But she cautioned that full recovery could span a decade or more, and called for long-term engagement from the international community that focuses on more than physical reconstruction but also on building disaster resilience and reducing vulnerability to future crises that could deepen inequality and poverty.
“Recovery is about more than the vital task of building homes and structures. It is also about building greater resilience to natural hazards,” Clark said.
After the immediate-relief stage, she added, “real recovery can be based on building back sustainably and improving on what existed before. This is very much what [Philippine] authorities are planning for.”
Romualdez declined to comment when asked whether Tacloban, capital of Leyte province, has been “abandoned” by the national government.

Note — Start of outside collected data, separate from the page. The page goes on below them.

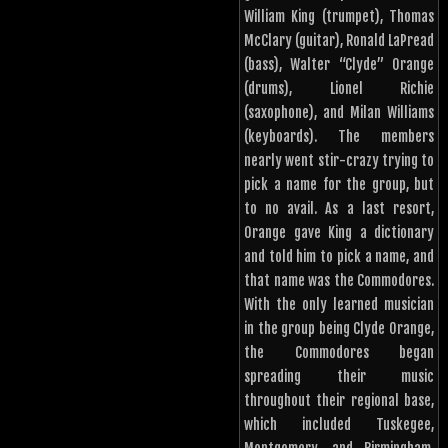
William King (trumpet), Thomas
McClary (guitar), Ronald LaPread
(bass), Walter “Clyde” Orange
(drums), Lionel Richie
(saxophone), and Milan Williams
(keyboards). The members
nearly went stir-crazy trying to
pick a name for the group, but
to no avail. As a last resort,
Orange gave King a dictionary
and told him to pick a name, and
that name was the Commodores.
With the only learned musician
in the group being Clyde Orange,
the Commodores began
spreading their music
throughout their regional base,
which included Tuskegee,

“You know, when it comes to being abandoned I think [the best thing to do is], let us ask the people. Let them be the one to judge, not me. All I am saying, this is our problem here, we need all the help we can get,” he told a news conference also on Tuesday evening.
Since the super typhoon struck in November 2013, thousands of survivors are still huddled in tent cities, evacuation centers and in makeshift houses in the city.
“We’re also not the only one [that was hard-hit by Yolanda], it’s the entire [Eastern Visayas] region, even Cebu and other places were also hurt. Let us [cut the national government]enough slack . . . to get all resources together,” Romualdez said.
Expressing hope that the government and international organizations would continue to help rebuild Tacloban, he said, “The politics, leave it to the politicians. I just [want to]focus on this [rebuilding of the city].”
Interior Secretary Manuel Roxas 2nd had been accused of politicking when he criticized Romualdez’s handling of the unprecedented disaster just days into search-and-rescue and relief efforts for Yolanda victims.
The mayor apparently has buried political issues and instead expressed gratitude to the national government even if the assistance it has given to them, he said, was not enough.
He also thanked the humanitarian agencies for their assistance to the city and typhoon survivors.
Yolanda is said to have killed more than 6,200 people and displaced four million from their homes.